Tanaman-tanaman ini berhasil “memaksa” Homo sapiens memfokuskan energi, waktu, dan lahan demi kelangsungan hidup mereka. Dari puluhan ribu hektare hutan yang dulu liar, berubah menjadi sawah dan ladang. Hasilnya? Tanaman ini menyebar ke seluruh dunia, jauh lebih sukses secara biologis.
Sementara manusia? Justru makin terikat rutinitas, risiko kelaparan, dan pekerjaan fisik yang tak kunjung usai.
Revolusi Mental dan Sosial
Revolusi Pertanian juga membawa perubahan sosial besar. Konsep “milik pribadi” makin menguat. Lahan menjadi harta berharga. Kesenjangan sosial muncul. Orang yang memiliki lebih banyak tanah atau hewan ternak jadi lebih berkuasa.
Bahkan, muncul kelas elite yang hidup dari hasil kerja petani biasa: bangsawan, pendeta, birokrat. Struktur masyarakat makin kompleks dan hierarkis.
Warisan Hingga Kini
Dampak Revolusi Pertanian masih terasa sampai sekarang. Kita hidup di dunia yang lahir dari pertanian: kota, negara, sistem birokrasi, hukum kepemilikan tanah, surplus pangan yang memungkinkan munculnya peradaban besar.
Tapi, sebagaimana diingatkan Harari, kemajuan ini punya harga. Kita mewarisi kerja keras, ketimpangan sosial, dan kadang pola makan yang kurang bervariasi.

Jadi, benarkah Revolusi Pertanian penipuan terbesar dalam sejarah?
Harari tidak bermaksud mengatakan Revolusi Pertanian sepenuhnya buruk. Tanpa itu, kita mungkin tak akan punya penemuan-penemuan besar, seni, teknologi, ilmu pengetahuan, atau peradaban modern. Namun, ia mengingatkan: kemajuan teknologi atau ekonomi tidak selalu sejalan dengan kebahagiaan manusia rata-rata.

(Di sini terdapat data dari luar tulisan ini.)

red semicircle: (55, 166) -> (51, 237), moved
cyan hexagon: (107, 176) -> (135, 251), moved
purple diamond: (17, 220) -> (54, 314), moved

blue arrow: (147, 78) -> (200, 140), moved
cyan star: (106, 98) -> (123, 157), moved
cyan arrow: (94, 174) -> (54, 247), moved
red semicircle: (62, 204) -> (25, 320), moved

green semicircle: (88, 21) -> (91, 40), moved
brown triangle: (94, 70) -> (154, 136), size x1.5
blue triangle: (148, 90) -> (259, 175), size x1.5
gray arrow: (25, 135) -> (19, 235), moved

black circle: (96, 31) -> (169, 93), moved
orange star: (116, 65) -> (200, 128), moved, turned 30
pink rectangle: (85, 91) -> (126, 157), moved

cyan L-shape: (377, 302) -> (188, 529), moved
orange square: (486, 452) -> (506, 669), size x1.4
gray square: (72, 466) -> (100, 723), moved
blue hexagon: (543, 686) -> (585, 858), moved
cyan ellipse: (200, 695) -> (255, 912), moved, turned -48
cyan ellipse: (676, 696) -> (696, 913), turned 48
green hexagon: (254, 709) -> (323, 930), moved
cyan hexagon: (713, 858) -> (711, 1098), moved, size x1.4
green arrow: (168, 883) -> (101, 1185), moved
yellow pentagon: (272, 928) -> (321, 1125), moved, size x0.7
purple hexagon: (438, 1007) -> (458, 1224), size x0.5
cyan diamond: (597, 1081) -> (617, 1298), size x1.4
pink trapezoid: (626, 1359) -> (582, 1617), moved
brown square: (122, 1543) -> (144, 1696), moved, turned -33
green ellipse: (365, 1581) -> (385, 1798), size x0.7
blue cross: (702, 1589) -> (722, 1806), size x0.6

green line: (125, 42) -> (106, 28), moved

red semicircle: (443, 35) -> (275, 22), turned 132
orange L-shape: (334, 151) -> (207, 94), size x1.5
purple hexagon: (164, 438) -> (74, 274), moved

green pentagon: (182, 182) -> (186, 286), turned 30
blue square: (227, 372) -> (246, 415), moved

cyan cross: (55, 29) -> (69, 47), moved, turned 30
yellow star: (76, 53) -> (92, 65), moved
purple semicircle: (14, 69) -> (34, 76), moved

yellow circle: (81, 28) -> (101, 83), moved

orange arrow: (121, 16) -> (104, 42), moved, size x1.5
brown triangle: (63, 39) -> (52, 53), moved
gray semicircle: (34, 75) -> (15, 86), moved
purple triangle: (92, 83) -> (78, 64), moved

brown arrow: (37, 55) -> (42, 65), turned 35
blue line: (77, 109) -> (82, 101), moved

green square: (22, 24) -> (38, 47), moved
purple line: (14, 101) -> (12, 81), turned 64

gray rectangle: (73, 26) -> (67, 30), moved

Pelajaran pentingnya? Sejarah bukan cuma soal “kemajuan.” Terkadang, kita perlu bertanya: siapa yang benar-benar diuntungkan oleh perubahan besar dalam sejarah?
Referensi:
- Harari, Yuval Noah. Sapiens: A Brief History of Humankind. Vintage Books, 2015.
- Diamond, Jared. Guns, Germs, and Steel. W.W. Norton & Company, 1997.